Wedding planning can be stressful. Add into that a tiff with your soon-to-be-husband about where to seat his great aunt Tilda or just how much your spent on peonies, and you could be ready to explode from frustration.
So if wedding plans trigger a no-holds-barred fight, the most important thing to know is you're not alone — after all, between discussions about family members, money and more, an engagement can be a recipe for a Molotov cocktail.
"Expectations are very important, and fighting isn't a bad thing, actually," says Lauren Napolitano. "It's constructive if it's done respectively."
In fact, fighting over your wedding — while not fun to experience — can be great practice for how you'll treat arguments once you're married. "The worst thing a couple can do is to repress or ignore feelings that are different from his or her significant other in the attempt to stay unified," explains Napolitano. "Then the feelings turn into resentment and anger. It's far better to have a small argument as an engaged than allow resentments to build that could carry into your marriage."

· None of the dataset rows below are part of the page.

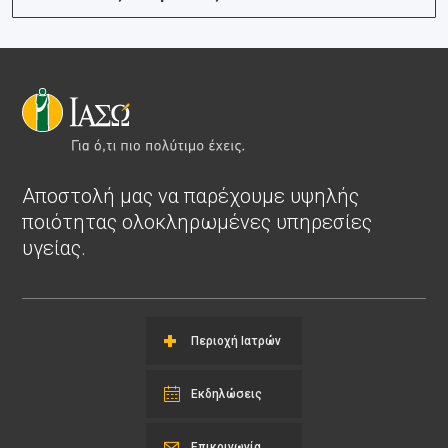
Αποστολή μας να παρέχουμε υψηλής
ποιότητας ολοκληρωμένες υπηρεσίες
υγείας.
Περιοχή Ιατρών
Εκδηλώσεις
Επικοινωνία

When you find yourself in the throes of a wedding-related spat, take a step back and really consider what your fiancé is saying. "It's important that you communicate respectfully and clear up any issues after the fight," Napolitano says. "It's important to understand your fiancé's feelings and opinions."
Once you can clearly understand what the other is trying to communicate, you can dig even deeper into an issue and resolve the real problem. For example, if your fiancé doesn't get why peonies cost $5 a stem, maybe the issue really isn't about the blooms; perhaps he's concerned about beginning a life together in debt.
Finally, when the conflict over, remind yourself that "a difference of opinions is healthy," Napolitano says. "To fight is to clear the air and to express your feelings, and a chance to understand one another better." These are great skills to bring into your marriage!